Updated January 15, 2026 to reflect Prisma 7.x stable releases and common issues encountered in production upgrades.
If you want to skip ahead, there’s a minimal reproduction repo here, you can reference.
Prisma 7 shipped with a significant architectural change: the query engine was rewritten from Rust to TypeScript. This sounds like a minor internal detail, but it affects how we configure, deploy, and troubleshoot Prisma in NestJS applications.
In this article I’ll quickly go over the steps I took to update Prisma to the new rust free implementation, that is now “GA” as of Prisma version 7.0.0., as indicated by the recent blog on the topic:
https://www.prisma.io/blog/rust-free-prisma-orm-is-ready-for-production.
Prisma also released their own upgrade guide with version 7.0.0:
https://prisma.io/changelog#log2025-11-19
Why the Rust-Free Client Matters
The “old” Prisma architecture used a Rust-based query engine that communicates with your TypeScript code through a serialization layer. This works, but the JavaScript-to-Rust communication was the bottleneck, not the Rust code itself.
By rebuilding the query engine in TypeScript, Prisma eliminated that serialization overhead. The results:
- 90% smaller bundle size: From ~14MB down to ~1.6MB
- Up to 3.4x faster queries: No more cross-language serialization
- Simpler deployment: No native binaries to manage for different platforms
It seems counter intuitive, seeing how you would think that Rust should be faster than TypeScript.
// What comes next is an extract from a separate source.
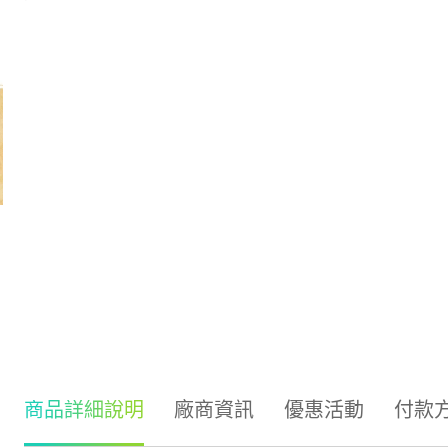
商品詳細說明
廠商資訊
優惠活動
付款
The trade-off is that Prisma no longer bundles database drivers. We now need to install and configure driver adapters explicitly.
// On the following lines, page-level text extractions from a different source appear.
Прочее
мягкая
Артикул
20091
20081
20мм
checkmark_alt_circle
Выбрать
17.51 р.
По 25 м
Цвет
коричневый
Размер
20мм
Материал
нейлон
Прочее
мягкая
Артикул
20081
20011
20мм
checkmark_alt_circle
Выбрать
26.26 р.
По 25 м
I would say for most codebases this is a completely acceptable (and preferable!) tradeoff.
Before You Start: Requirements
Before attempting the upgrade, verify your environment meets these requirements:
Node.js: Version 20.19.0 or higher. Node 22.x is recommended. Check with node --version
TypeScript: Version 5.4.0 or higher. Version 5.9.x is recommended. Check with npx tsc --version (or equivalent)
ESM Configuration: Prisma 7 ships as an ESM module. Your tsconfig.json needs ESM-compatible settings.
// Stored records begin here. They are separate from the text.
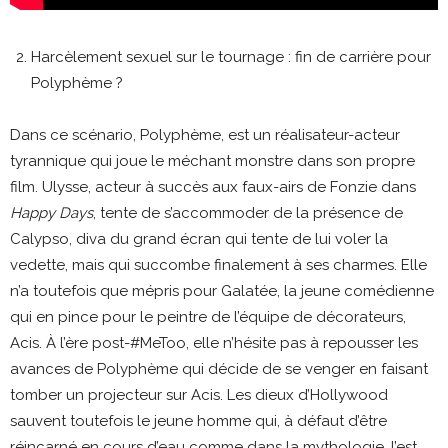
Harcèlement sexuel sur le tournage : fin de carrière pour
Polyphème ?
Dans ce scénario, Polyphème, est un réalisateur-acteur
tyrannique qui joue le méchant monstre dans son propre
film. Ulysse, acteur à succès aux faux-airs de Fonzie dans
Happy Days
, tente de s’accommoder de la présence de
Calypso, diva du grand écran qui tente de lui voler la
vedette, mais qui succombe finalement à ses charmes. Elle
n’a toutefois que mépris pour Galatée, la jeune comédienne
qui en pince pour le peintre de l’équipe de décorateurs,
Acis. À l’ère post-#MeToo, elle n’hésite pas à repousser les
avances de Polyphème qui décide de se venger en faisant
tomber un projecteur sur Acis. Les dieux d’Hollywood
sauvent toutefois le jeune homme qui, à défaut d’être
réincarné en cours d’eau comme dans la mythologie, l’est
Database Support: PostgreSQL, MySQL, SQLite, SQL Server, and CockroachDB are supported. MongoDB is not yet supported in v7.
If you’re using MongoDB, stay on Prisma 6 for now.
If any of these requirements aren’t met, the upgrade will fail in confusing ways. Better to check upfront.
Step 1: Update dependencies
Pro tip: Start on a separate branch. This upgrade touches configuration files that are easy to roll back if something goes wrong.
First things first, first we need to update to the most recent version of Prisma. As of this writing its 7.2.0, which includes a few patch fixes.
Remove old packages and install new ones:
yarn remove prisma @prisma/client @prisma/adapter-pg && yarn add -D prisma && yarn add @prisma/client @prisma/adapter-pg
This nifty one liner does it all.
The `@prisma/adapter-pg` package is the PostgreSQL driver adapter. If you’re using a different database, install the appropriate adapter:
– PostgreSQL: @prisma/adapter-pg
– MySQL: @prisma/adapter-mariadb
– SQLite: @prisma/adapter-better-sqlite3
– SQL Server: @prisma/adapter-mssql
You can see a full list here.
This is what I meant with an acceptable tradeoff, this adapter now handles the actual database connection. Prisma no longer bundles these drivers internally. So we have to be explicit about the one we need.
Step 2: Configure prisma.config.ts
Secondly we need to create a prisma.config.ts in the root of the project. Previously, a configuration was allowed via package.json, but that option is now being deprecated as of version 7.0.0. While not strictly required yet, Setting this up now avoids future migration headaches.
Additionally, using this configuration file allows us to split our schema into multiple files, which can help organize things a bit.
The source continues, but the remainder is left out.